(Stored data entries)
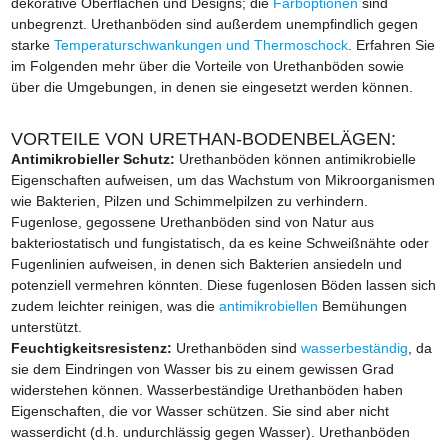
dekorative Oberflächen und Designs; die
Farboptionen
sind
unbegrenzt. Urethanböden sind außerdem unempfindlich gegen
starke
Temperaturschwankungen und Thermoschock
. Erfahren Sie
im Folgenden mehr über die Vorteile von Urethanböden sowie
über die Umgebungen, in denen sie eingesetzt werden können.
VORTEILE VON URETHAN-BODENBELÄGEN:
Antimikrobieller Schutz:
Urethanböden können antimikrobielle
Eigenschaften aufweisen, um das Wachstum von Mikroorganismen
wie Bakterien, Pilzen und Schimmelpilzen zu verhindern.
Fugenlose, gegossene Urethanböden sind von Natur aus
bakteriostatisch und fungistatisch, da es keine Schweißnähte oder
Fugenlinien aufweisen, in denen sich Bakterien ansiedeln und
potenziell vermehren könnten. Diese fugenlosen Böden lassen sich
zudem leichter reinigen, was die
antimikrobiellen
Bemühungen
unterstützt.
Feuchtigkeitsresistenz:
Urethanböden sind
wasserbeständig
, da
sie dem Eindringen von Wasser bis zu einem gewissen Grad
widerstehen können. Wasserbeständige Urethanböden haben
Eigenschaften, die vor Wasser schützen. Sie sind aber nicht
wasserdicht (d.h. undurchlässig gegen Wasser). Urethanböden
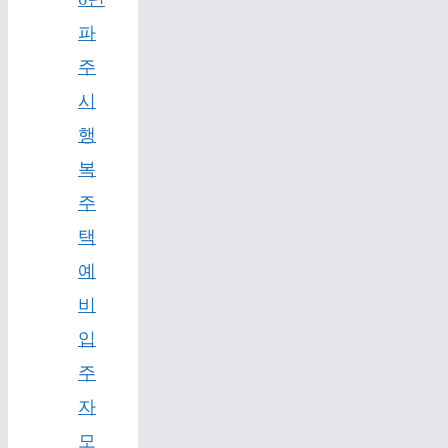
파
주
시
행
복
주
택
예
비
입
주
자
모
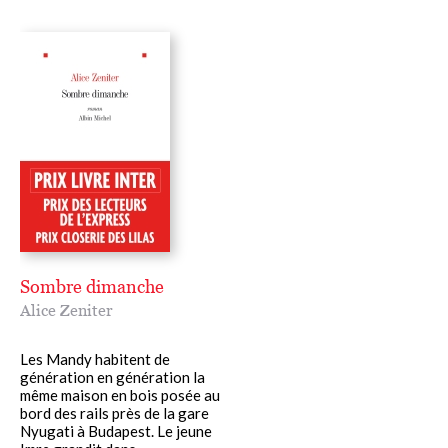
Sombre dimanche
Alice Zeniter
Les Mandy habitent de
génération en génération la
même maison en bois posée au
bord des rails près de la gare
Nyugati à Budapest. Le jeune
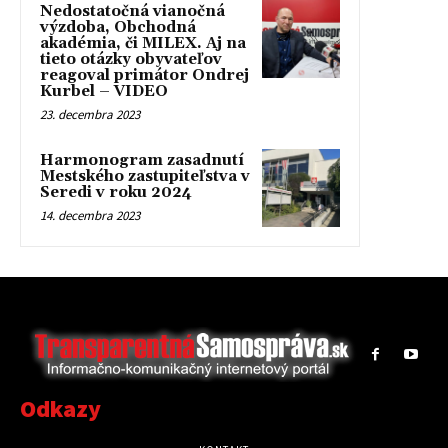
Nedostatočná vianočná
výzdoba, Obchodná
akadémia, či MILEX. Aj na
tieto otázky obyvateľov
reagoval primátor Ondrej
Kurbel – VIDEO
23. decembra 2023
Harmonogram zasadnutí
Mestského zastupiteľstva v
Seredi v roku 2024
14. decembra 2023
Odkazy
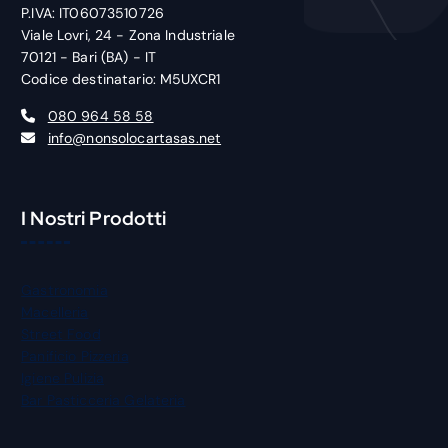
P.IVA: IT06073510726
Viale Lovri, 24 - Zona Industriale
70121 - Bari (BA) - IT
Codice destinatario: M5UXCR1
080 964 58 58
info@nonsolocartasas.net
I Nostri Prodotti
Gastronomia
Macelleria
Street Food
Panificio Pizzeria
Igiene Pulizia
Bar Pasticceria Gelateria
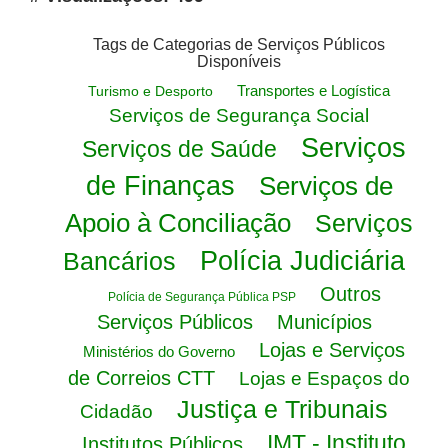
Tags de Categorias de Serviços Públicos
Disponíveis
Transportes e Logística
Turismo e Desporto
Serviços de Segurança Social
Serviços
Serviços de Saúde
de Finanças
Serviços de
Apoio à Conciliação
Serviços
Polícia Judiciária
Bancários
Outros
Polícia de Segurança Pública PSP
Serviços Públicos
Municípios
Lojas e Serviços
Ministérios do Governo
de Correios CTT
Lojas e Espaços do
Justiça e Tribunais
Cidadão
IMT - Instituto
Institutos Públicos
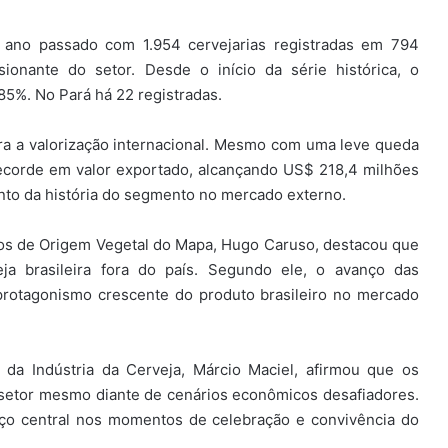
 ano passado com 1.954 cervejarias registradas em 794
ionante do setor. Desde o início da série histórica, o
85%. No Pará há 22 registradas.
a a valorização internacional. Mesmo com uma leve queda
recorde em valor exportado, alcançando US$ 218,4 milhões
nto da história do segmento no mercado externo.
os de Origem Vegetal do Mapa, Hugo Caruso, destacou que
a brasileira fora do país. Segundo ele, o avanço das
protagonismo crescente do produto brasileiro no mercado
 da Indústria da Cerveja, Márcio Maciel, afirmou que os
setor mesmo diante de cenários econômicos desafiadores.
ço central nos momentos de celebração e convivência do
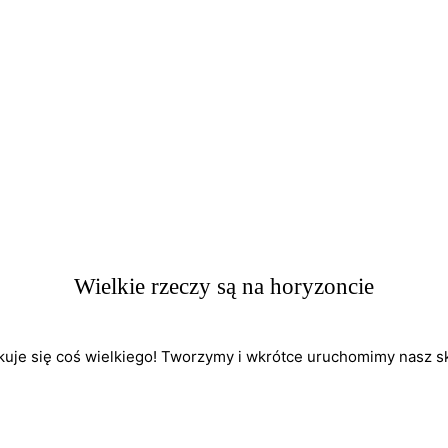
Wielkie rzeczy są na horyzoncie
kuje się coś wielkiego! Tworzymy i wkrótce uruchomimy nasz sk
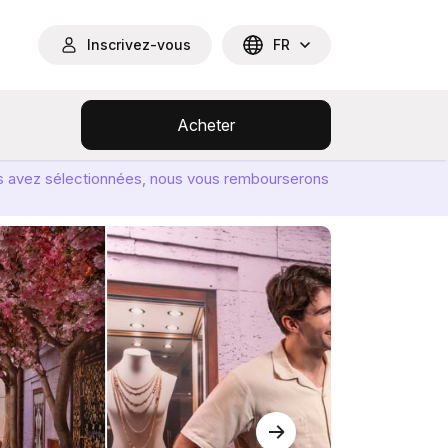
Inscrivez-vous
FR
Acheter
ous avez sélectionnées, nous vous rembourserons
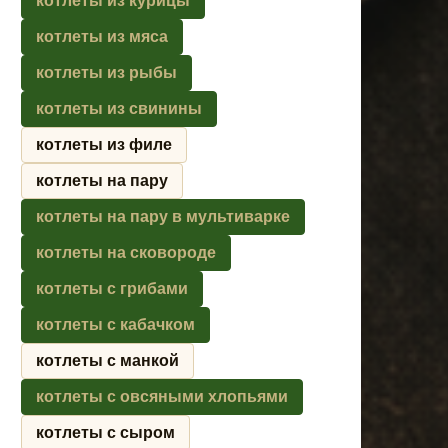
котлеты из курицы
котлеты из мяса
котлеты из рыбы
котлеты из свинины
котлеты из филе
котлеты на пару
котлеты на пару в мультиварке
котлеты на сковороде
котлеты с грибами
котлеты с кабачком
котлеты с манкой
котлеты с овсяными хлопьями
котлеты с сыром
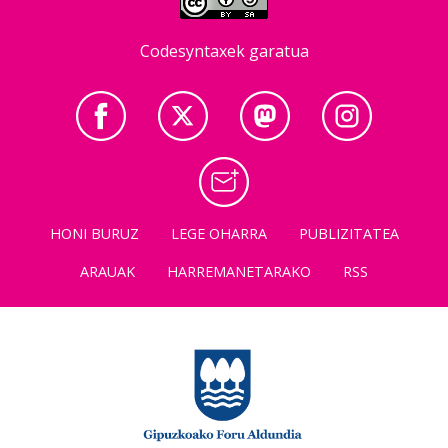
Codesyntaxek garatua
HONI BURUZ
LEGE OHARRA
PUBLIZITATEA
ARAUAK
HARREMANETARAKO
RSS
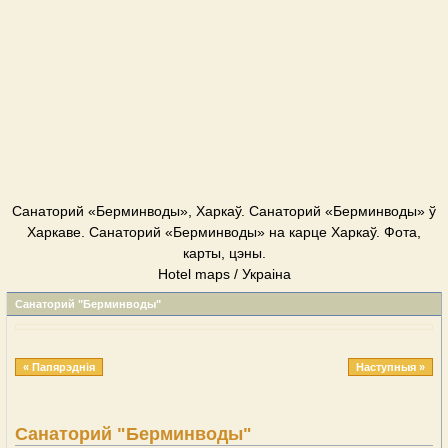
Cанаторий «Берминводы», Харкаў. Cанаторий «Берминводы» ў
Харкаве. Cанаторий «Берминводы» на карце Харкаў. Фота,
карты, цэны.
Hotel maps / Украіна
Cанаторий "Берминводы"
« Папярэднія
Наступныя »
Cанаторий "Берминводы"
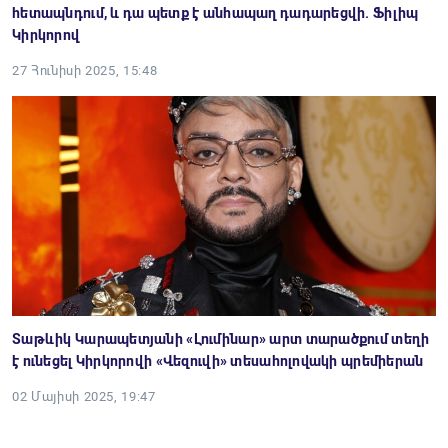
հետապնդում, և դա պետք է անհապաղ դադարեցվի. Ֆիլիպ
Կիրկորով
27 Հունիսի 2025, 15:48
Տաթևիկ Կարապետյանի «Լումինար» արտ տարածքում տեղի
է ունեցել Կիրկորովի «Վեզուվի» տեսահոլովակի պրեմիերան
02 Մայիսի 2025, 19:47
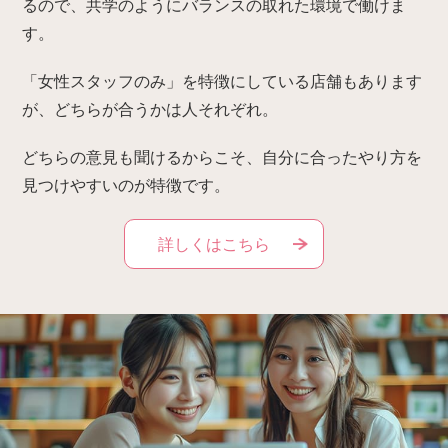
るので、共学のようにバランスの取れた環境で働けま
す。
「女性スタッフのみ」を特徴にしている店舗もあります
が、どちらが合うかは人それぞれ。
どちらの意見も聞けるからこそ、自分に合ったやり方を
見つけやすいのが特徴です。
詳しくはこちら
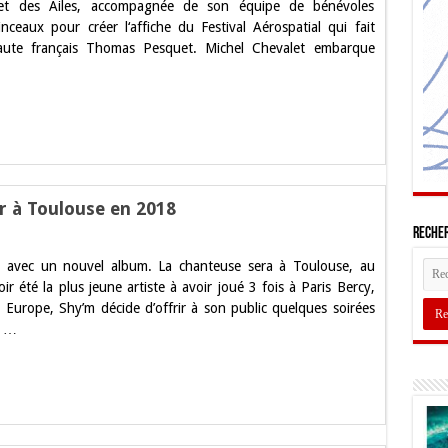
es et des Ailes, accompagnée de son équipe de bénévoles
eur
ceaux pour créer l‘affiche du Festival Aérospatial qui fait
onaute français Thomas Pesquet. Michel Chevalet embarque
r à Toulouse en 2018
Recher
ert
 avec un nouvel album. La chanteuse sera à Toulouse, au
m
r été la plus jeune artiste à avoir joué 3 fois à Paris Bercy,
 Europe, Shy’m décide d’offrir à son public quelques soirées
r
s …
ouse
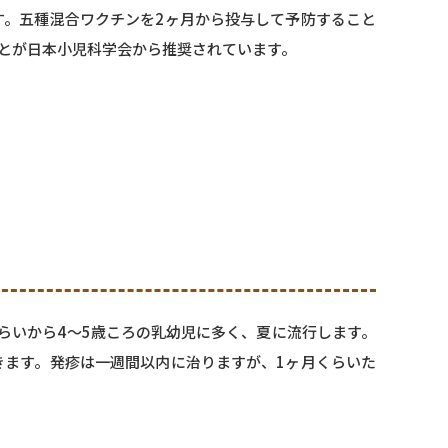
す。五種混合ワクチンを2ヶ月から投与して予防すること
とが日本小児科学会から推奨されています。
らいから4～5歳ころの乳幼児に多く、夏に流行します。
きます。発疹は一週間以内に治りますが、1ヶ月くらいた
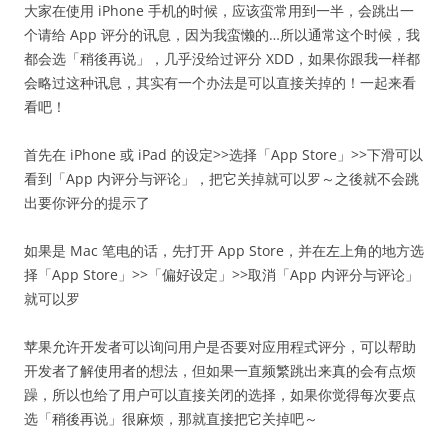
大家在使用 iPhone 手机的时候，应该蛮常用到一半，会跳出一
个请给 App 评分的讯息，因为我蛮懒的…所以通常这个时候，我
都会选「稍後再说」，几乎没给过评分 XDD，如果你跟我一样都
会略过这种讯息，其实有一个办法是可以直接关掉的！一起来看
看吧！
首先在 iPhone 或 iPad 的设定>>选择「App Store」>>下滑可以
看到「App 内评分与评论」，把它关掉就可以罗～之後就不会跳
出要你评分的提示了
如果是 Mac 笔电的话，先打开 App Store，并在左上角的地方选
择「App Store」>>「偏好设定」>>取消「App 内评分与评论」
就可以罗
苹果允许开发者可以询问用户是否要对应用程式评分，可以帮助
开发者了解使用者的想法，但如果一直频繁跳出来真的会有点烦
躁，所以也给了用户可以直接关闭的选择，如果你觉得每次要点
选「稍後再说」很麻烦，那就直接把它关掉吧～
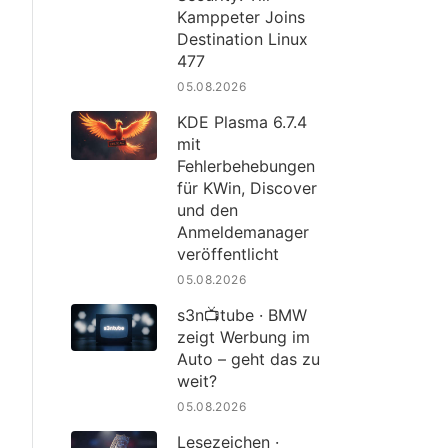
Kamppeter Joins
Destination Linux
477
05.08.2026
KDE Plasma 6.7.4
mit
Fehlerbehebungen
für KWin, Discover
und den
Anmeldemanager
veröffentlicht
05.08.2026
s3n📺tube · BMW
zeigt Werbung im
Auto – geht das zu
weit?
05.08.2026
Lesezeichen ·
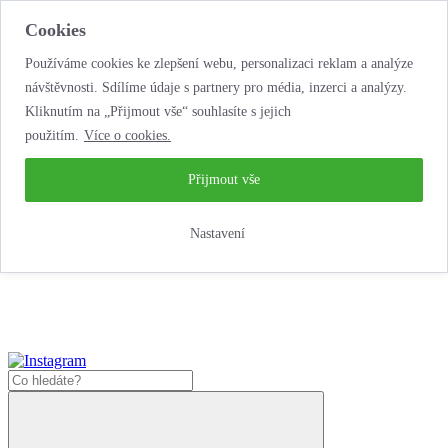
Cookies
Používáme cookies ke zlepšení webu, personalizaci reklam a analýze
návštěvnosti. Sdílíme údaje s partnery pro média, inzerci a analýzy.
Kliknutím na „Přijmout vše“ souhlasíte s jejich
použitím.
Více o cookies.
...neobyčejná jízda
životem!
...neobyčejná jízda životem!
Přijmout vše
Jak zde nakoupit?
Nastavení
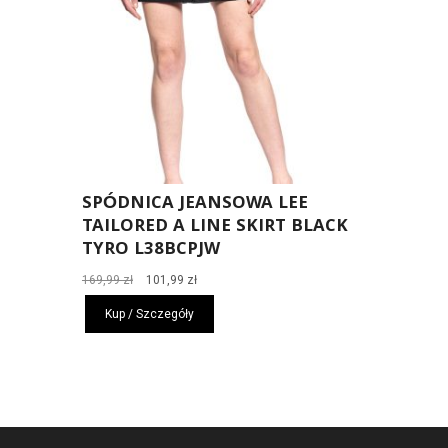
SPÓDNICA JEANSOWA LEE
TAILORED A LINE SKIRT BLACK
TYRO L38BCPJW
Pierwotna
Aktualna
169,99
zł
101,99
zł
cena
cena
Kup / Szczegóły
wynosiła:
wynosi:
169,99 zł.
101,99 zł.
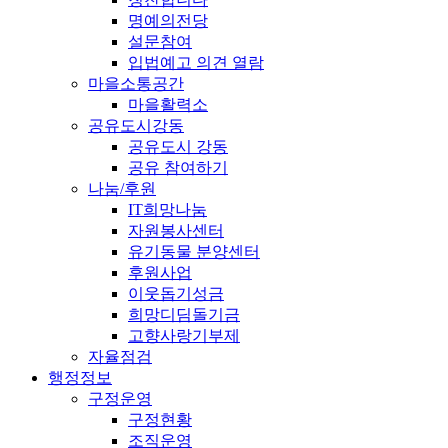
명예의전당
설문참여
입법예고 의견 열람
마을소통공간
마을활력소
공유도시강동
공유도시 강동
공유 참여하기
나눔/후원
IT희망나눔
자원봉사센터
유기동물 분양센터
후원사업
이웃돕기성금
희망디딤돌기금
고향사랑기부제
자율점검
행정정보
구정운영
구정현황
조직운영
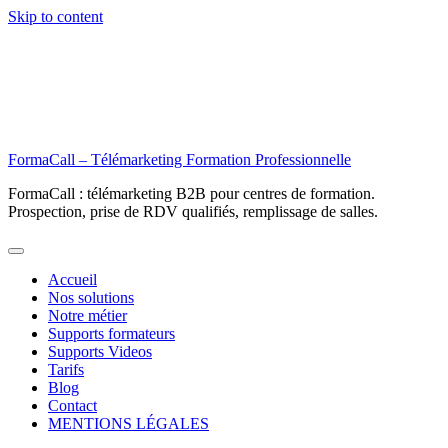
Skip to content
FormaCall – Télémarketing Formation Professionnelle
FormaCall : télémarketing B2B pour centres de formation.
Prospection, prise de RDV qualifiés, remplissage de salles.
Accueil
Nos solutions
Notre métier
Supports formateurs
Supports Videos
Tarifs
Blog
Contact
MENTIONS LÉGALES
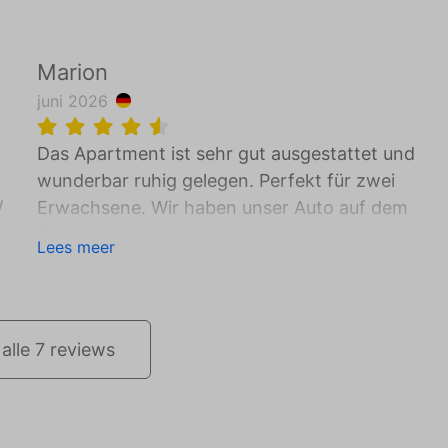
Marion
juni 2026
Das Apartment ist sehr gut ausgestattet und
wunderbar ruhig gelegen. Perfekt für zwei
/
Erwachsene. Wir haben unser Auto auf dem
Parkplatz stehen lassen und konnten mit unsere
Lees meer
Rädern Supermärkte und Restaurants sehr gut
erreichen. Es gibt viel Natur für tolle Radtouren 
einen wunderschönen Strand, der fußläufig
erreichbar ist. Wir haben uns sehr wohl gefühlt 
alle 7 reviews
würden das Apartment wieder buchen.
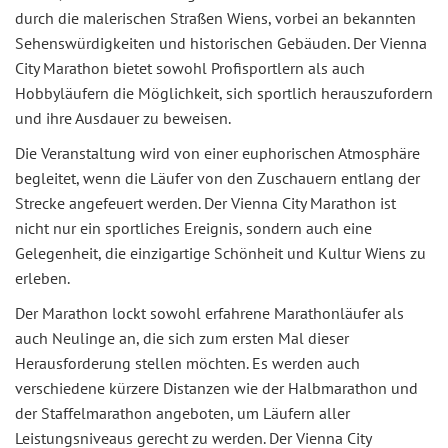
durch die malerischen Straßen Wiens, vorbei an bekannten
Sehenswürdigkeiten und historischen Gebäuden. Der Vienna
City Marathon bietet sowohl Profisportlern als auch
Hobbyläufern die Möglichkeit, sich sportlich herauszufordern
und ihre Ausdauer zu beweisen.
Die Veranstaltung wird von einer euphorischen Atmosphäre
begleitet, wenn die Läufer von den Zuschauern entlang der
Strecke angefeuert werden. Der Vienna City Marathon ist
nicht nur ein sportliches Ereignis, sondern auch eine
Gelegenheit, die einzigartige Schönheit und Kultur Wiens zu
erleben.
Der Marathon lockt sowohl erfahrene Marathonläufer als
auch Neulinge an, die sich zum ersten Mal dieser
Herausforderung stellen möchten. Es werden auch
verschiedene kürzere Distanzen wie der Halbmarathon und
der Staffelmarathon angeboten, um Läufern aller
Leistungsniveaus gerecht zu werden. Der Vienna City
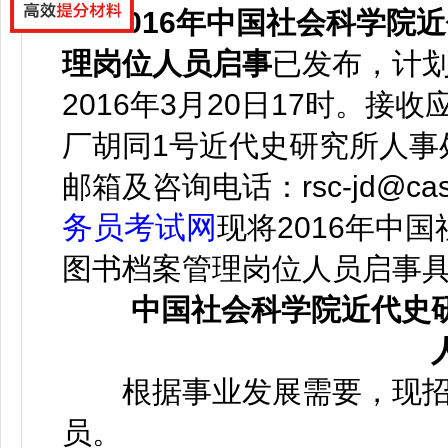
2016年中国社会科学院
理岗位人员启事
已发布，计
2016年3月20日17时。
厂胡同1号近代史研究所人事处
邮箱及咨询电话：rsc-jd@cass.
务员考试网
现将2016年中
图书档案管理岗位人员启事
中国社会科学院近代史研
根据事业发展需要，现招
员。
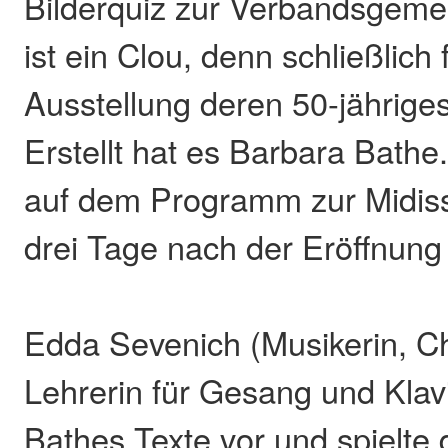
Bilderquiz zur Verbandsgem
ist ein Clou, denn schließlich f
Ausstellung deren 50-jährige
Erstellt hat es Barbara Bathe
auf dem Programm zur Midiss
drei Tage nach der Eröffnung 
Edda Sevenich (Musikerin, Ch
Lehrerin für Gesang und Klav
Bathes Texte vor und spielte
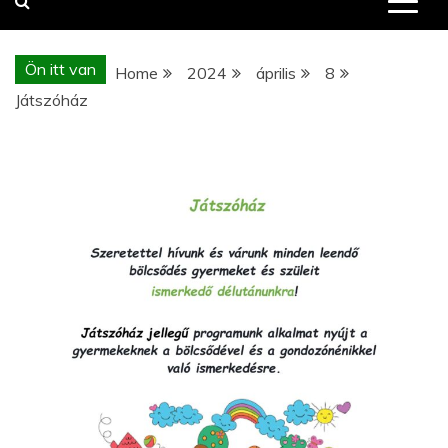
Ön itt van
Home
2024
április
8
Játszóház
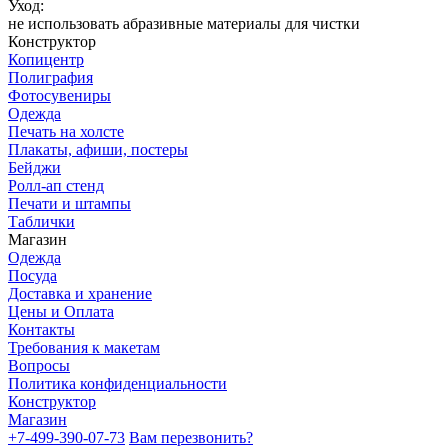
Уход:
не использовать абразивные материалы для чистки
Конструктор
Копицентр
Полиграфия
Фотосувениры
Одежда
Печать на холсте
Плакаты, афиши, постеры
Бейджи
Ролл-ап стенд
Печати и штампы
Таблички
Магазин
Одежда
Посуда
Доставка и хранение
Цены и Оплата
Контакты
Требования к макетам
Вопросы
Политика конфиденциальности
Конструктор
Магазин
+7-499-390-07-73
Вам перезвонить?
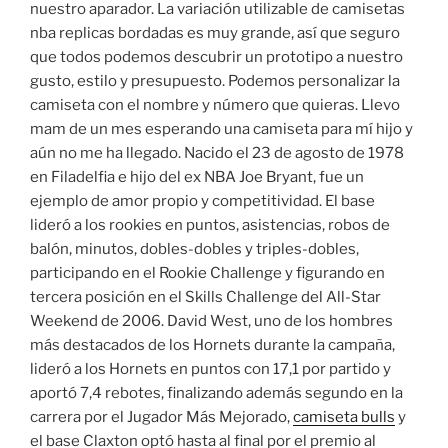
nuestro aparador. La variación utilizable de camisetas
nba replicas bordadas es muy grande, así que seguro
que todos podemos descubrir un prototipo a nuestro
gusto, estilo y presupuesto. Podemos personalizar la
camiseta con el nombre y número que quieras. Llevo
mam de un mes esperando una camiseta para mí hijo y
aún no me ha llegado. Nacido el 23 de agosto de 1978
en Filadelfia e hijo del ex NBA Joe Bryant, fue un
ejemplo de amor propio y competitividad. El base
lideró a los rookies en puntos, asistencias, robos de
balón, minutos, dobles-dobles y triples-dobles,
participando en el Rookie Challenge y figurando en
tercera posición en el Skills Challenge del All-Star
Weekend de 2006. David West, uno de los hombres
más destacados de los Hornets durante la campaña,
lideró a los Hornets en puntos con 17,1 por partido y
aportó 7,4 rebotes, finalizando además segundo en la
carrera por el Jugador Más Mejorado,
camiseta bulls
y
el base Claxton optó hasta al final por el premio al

**What to work on**
Leave out every picture, and copy exactly the lines above starting at the one holding "きます。発疹は一週間以内に治りますが、1ヶ月くらいた" and ending at the one holding "躁，所以也给了用户可以直接关闭的选择，如果你觉得每次要点", no more and no less.

**Expected answer**
きます。発疹は一週間以内に治りますが、1ヶ月くらいた
大家在使用 iPhone 手机的时候，应该蛮常用到一半，会跳出一
个请给 App 评分的讯息，因为我蛮懒的…所以通常这个时候，我
都会选「稍後再说」，几乎没给过评分 XDD，如果你跟我一样都
会略过这种讯息，其实有一个办法是可以直接关掉的！一起来看
看吧！
首先在 iPhone 或 iPad 的设定>>选择「App Store」>>下滑可以
看到「App 内评分与评论」，把它关掉就可以罗～之後就不会跳
出要你评分的提示了
如果是 Mac 笔电的话，先打开 App Store，并在左上角的地方选
择「App Store」>>「偏好设定」>>取消「App 内评分与评论」
就可以罗
苹果允许开发者可以询问用户是否要对应用程式评分，可以帮助
开发者了解使用者的想法，但如果一直频繁跳出来真的会有点烦
躁，所以也给了用户可以直接关闭的选择，如果你觉得每次要点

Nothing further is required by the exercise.